# Spinnfischen im Meer



## alpha (8. August 2003)

*Spinnfischen im Meer ??? (Anfaenger)*

Hallo

Als totaler Anfänger bitte ich um Tipps für das Spinnfischen im Meer von Ufer aus.

Seit einigen Wochen hat mich dass Angelfieber gepackt.

Obwohl ich seit einigen Jahren in Rafina-Griechenland nur 1 km vom Meer entfernt wohne,
habe ich mich nie mit dem Angeln beschaeftigt (nur mit der Jagd)  

Leider kann ich kaum brauchbare Informationen von anderen Anglern hier in bezug auf moderne Angeltechniken erhalten. 

So bin ich auf dieses tolle Board gestossen.

Meine Ausruestung:

Mitchell Telerute Exclusive 50 – 150 g WG 3,60

Shakespeare Stationerrolle ZR Summit 3650 (Meeresrolle, 5 Kugelager)

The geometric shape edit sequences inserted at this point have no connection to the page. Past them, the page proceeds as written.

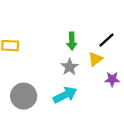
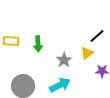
green arrow: (72, 41) -> (38, 44), moved

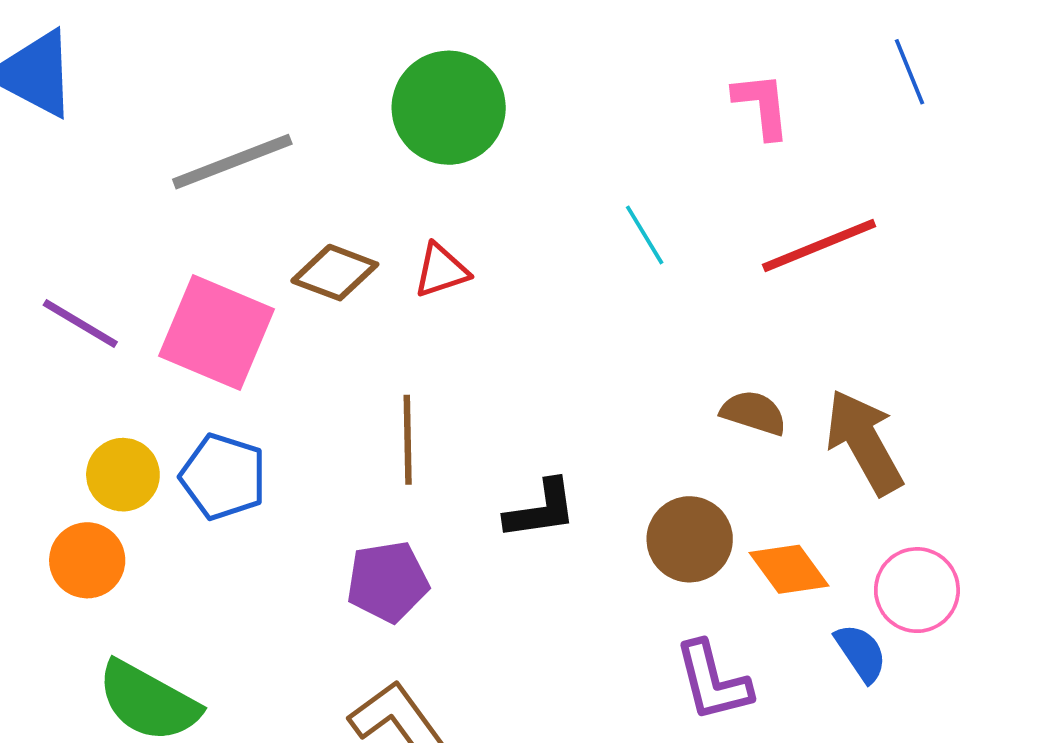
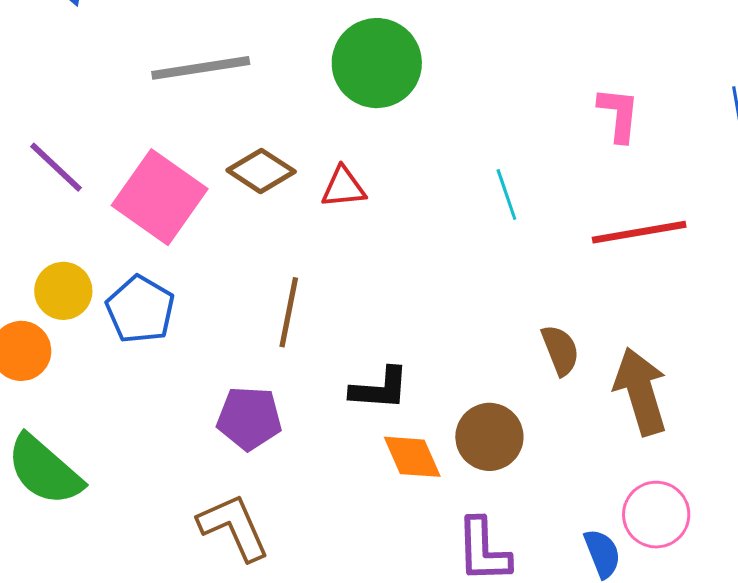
brown semicircle: (754, 413) -> (560, 350), turned 38
orange diamond: (789, 569) -> (412, 457), moved

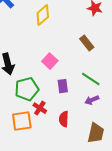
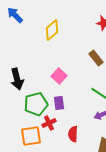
purple rectangle: (63, 86) -> (59, 103), moved
red cross: (40, 108) -> (49, 123), turned 32

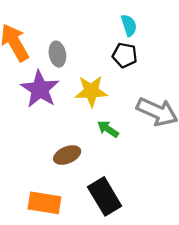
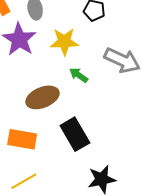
brown ellipse: (67, 155) -> (43, 97), size x1.4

Als Hauptschur monofile Berkley Trilene 35er 20 kg Tragkraft

Wasserkugel Oval "Buldo" (56g) 

Gummifisch 6,5 cm "Raglou" von Ragot.fr  an 2,50 Meter 30er Schnur 6,8 kg


Mit dieser Ausrüstung fange ich meistens bis 500g schwere Fische (genug fürs Mittagessen) von der Hafenmole aus, die weit ins Meer hineinreicht.

Leider kenne ich nicht die deutschen Namen aller Fische

Auch einen kleinen Hornhecht habe ich gefangen. (Der Haken hatte sich im Ruecken verfangen)

Es gibt auch jede menge kleine Hornhechte (30 cm) und auch Fische die diese fressen. 

Genau diese moechte ich Angeln (Siehe Abbildungen).

Die anderen Angler benutzen hierfuer Sardinen un 1er Haken mit Stahlvorfach und Bleiolive.

Ich habe mir aber einige Wobbler besorgt:

Rapala Original Floating 5 RT
Rapala Husky Jerk Suspending  HJ-8 SD
Rapala Jointed J-9 B Floating
Yo-Zuri Pin’s Minow Sinking 50mm
Yo-Zuri Crystal Minow Sinking 90mm

Wie sollte ich diese  Wobbler am besten einsetzen?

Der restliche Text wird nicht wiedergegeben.